最近、日本でも「JEPQ(楽天・米国株式・NASDAQカバードコール毎月分配型)」がリリースされました。
「配当が毎月出る!」ってだけで投資家の心をくすぐるんだけど、実際どうなの?と思う人も多いはず。
そこで今回は、**JEPQと人気の高配当ETF「SCHD」「VYM」、そして日本株の「楽天・高配当株式ファンド」**を並べて比較してみます。
目的別にどれを選ぶべきかも整理するので、ぜひ参考にしてみてください。
JEPQの特徴
- 運用会社:JPMorgan
- 投資対象:ナスダック100(NVDA、MSFT、AAPLなど)+コールオプション
- 配当利回り:10〜11%(毎月分配)
- 経費率:0.35%
コールオプション戦略って?
JEPQの最大の特徴は、「カバード・コール戦略」を使っていること。
- カバード・コールとは?
ETFが保有している株(例:ナスダック100の銘柄)に対して、「一定の価格で株を売る権利(コールオプション)」を他の投資家に売ることで、その“プレミアム収益”を得る仕組みです。 - どういう効果がある?
- 毎月の分配金の原資が増える → 高配当を実現できる
- 株価がヨコヨコ〜下落する局面でもプレミアム収益があるためリターンが安定しやすい
- デメリットは?
株価が大きく上昇した場合、オプションを売っているせいで上昇分を取り切れない。つまり「天井に頭をぶつける」イメージです。
JEPQは「高配当の源泉はオプション収益」という点がポイント。これを理解してるかどうかで評価が変わります。
SCHDの特徴
- 運用会社:Charles Schwab
- 投資対象:米国の高配当・財務優良100社
- 配当利回り:3.5〜4%前後(四半期分配)
- 経費率:0.06%
- 強み:配当成長も意識されていて、増配実績が優秀。
👉 「米国高配当株の王道」。分配はそこまで高くないけど、成長と安定性のバランスが◎。
VYMの特徴
- 運用会社:Vanguard
- 投資対象:米国の高配当株約500銘柄(金融セクター多め)
- 配当利回り:2.8〜3.2%前後(四半期分配)
- 経費率:0.06%
- 強み:広く分散されていて、個別リスクが小さい。
「守りの高配当」。広く分散する代わりに、利回りはやや控えめ。
楽天・高配当株式・日本ファンド(四半期決算型)の特徴
- 運用会社:楽天投信
- 投資対象:日本の高配当株100銘柄
- 配当利回り:おおよそ3〜4%(年4回分配)
- 信託報酬:0.297%
- 強み:円建てで日本株にアクセスでき、NISA枠で使いやすい。
「日本株で配当を狙いたい人向け」。米国ETFが苦手な人にはちょうどいい選択肢。
4つの比較まとめ
| ファンド | 利回り | 経費率 | 分配頻度 | 投資対象 | 特徴 |
|---|---|---|---|---|---|
| JEPQ | 10〜11% | 0.35% | 毎月 | ナスダック100+オプション | 高配当+テック。
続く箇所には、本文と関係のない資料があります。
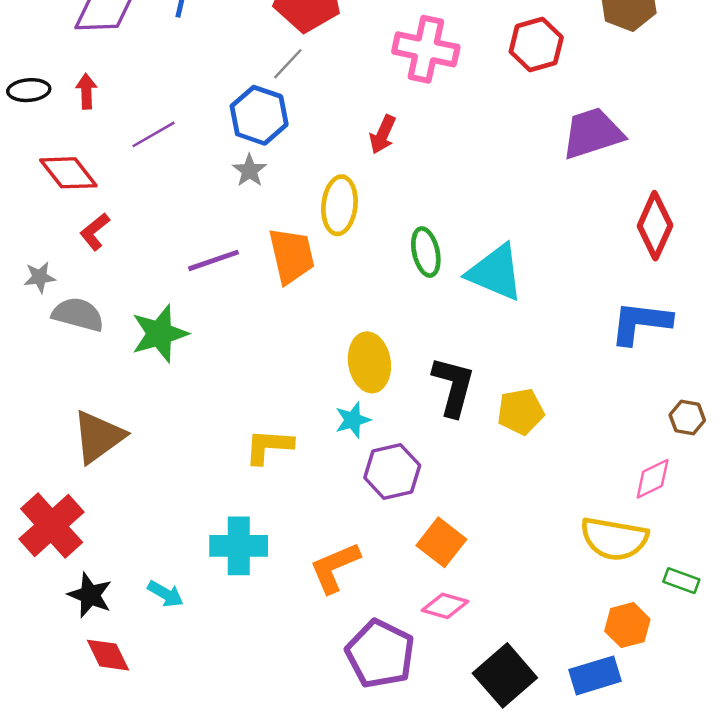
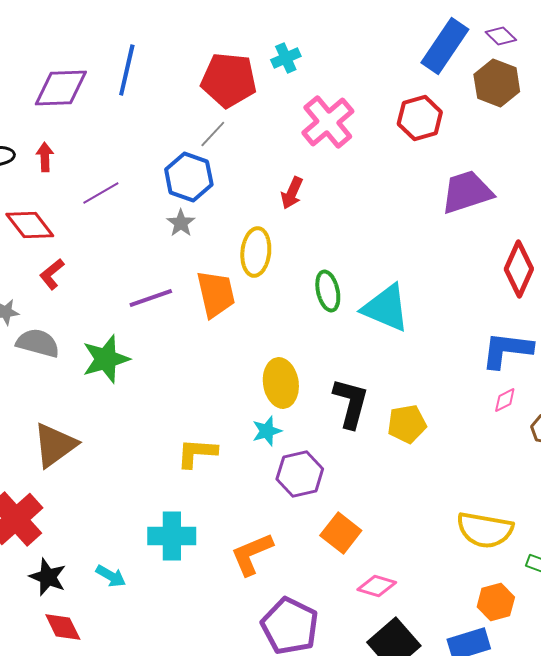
pink cross: (426, 49) -> (328, 122), turned 38
pink diamond: (653, 479) -> (505, 400), moved, size x0.7
pink diamond: (445, 606) -> (377, 586), moved

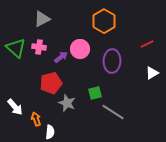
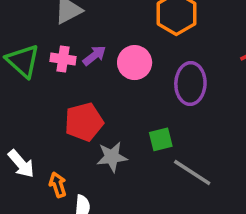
purple arrow: (61, 57) -> (94, 56), moved
gray star: (67, 103) -> (112, 157), turned -30

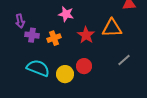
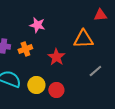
red star: (86, 35) -> (56, 57), moved
red circle: (84, 66) -> (56, 90), moved

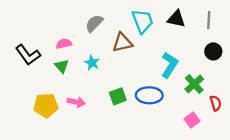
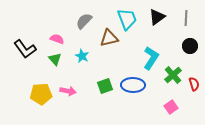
black triangle: (176, 19) -> (157, 17), turned -48
pink semicircle: (64, 44) -> (57, 39), turned 32
red semicircle: (216, 103) -> (194, 84), moved

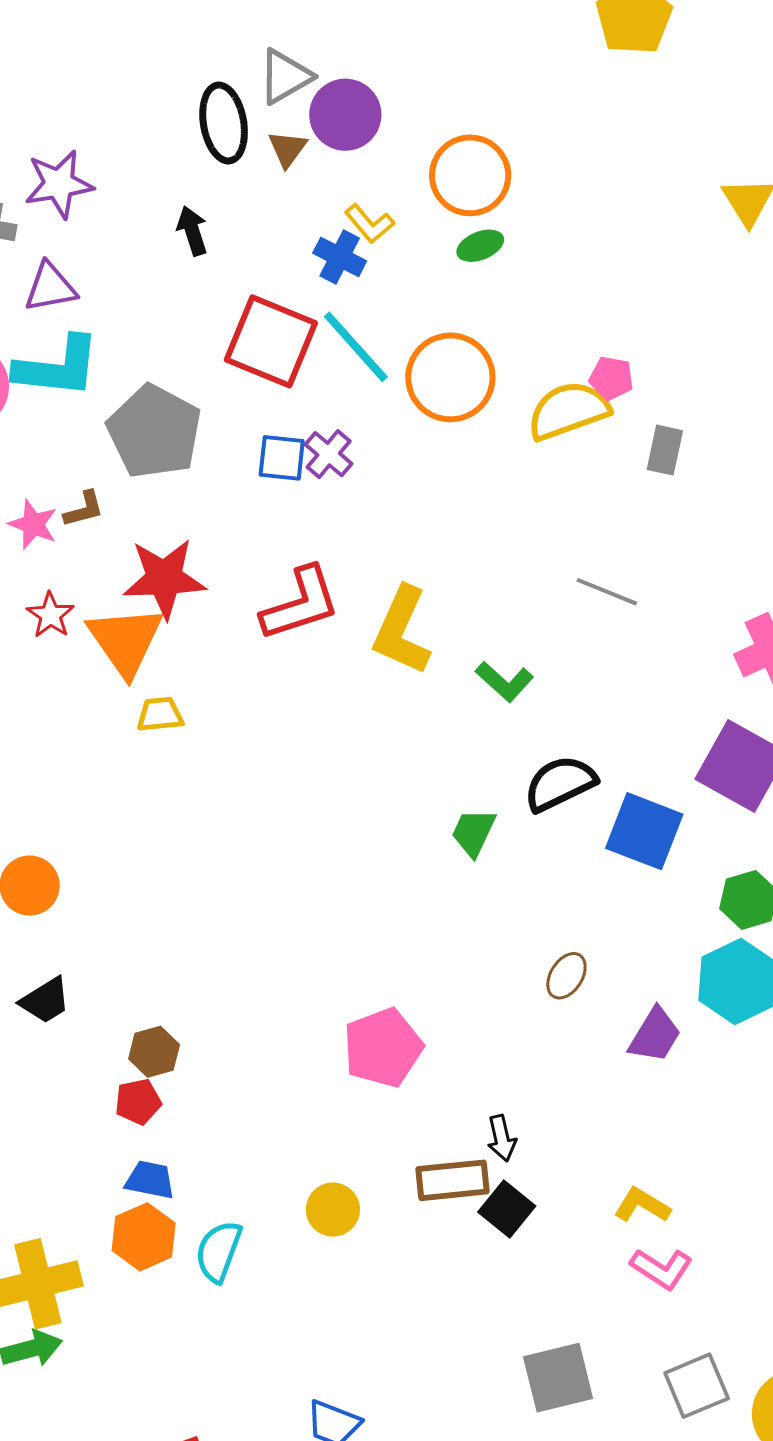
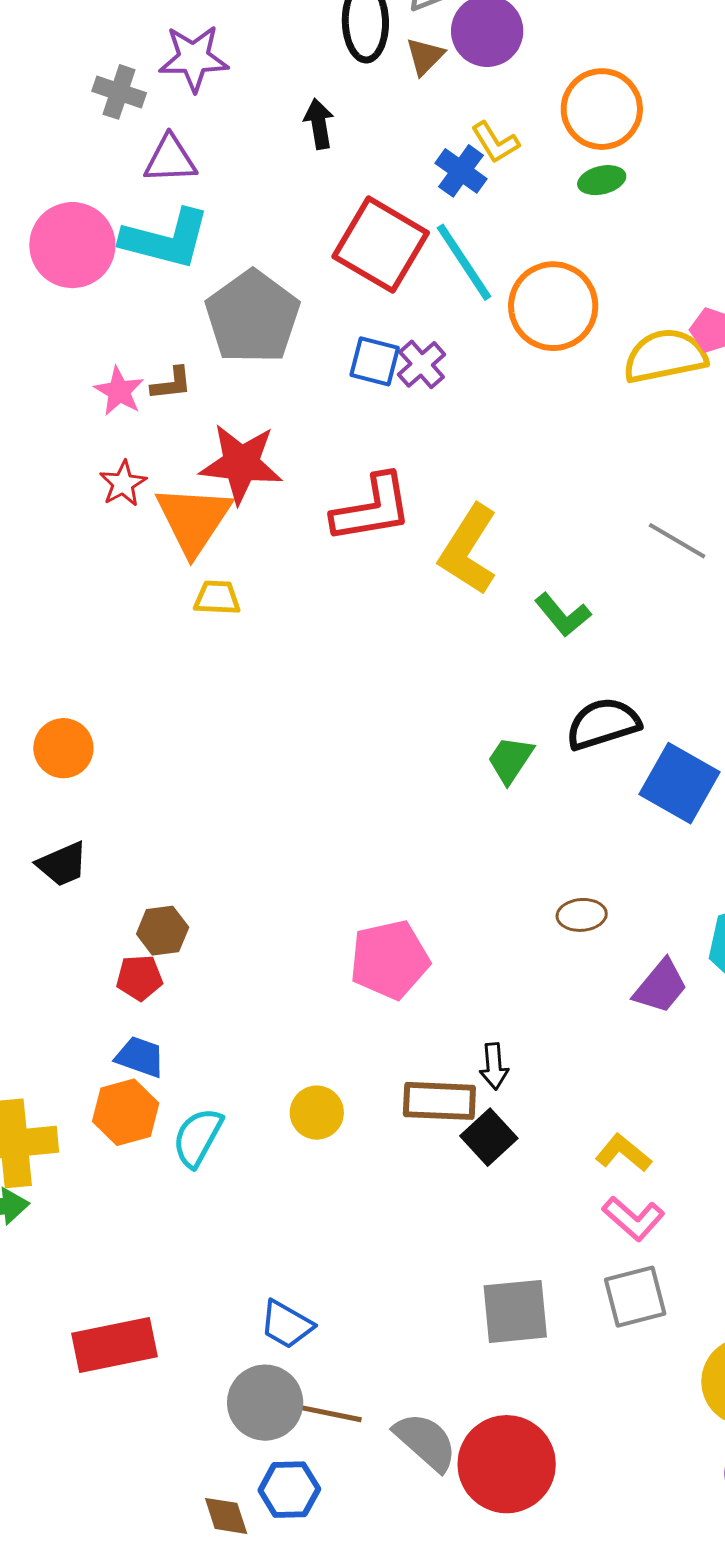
brown ellipse: (566, 976) -> (582, 915), turned 45
gray square: (697, 1386) -> (635, 1297), moved

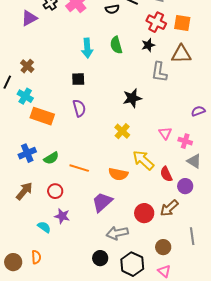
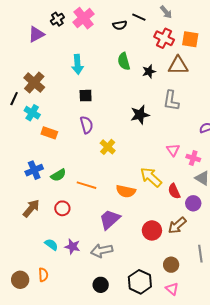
black star: (148, 45) -> (149, 71), moved
cyan arrow: (87, 48) -> (77, 64), moved
brown triangle: (181, 54) -> (178, 65), moved
brown cross: (27, 66) -> (34, 83), size x1.5
gray L-shape: (159, 72) -> (171, 101), moved
orange rectangle: (42, 116) -> (49, 133), size x0.7
yellow cross: (122, 131) -> (108, 147), moved
purple star: (62, 216) -> (72, 247), moved
gray arrow: (117, 233) -> (102, 251), moved
black circle: (100, 258) -> (101, 285), moved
上昇取り切れず |
| SCHD | 約3.7% | 0.06% | 四半期 | 米国高配当100社 | 配当成長◎・安定株 |
| VYM | 約3.0% | 0.06% | 四半期 | 米国高配当500社 | 分散広め・利回り控えめ |
| 楽天日本高配当 | 約3〜4% | 0.297% | 四半期 | 日本高配当100銘柄 | 円建てで手軽、日本株投資向け |
どれを選ぶ?シーン別おすすめ
- 毎月の配当でキャッシュフローを作りたい → JEPQ
- 長期で安定配当+増配を狙いたい → SCHD
- 分散重視でリスク低めにしたい → VYM
- 日本株で手軽に配当投資したい → 楽天高配当
まとめ
JEPQは「米国ハイテク×毎月配当」という唯一無二の存在。
でもその裏には「コールオプション戦略」というクセもあるので、**“高配当だけど上昇余地を削る”**という性質を理解しておく必要があります。
一方、SCHDやVYMは王道の米国高配当。楽天高配当は円建て&日本株で安心感アリ。
結論:ポートフォリオに合わせて「JEPQでアクセント+SCHD/VYMで土台、日本株でローカル強化」がバランス良さそう!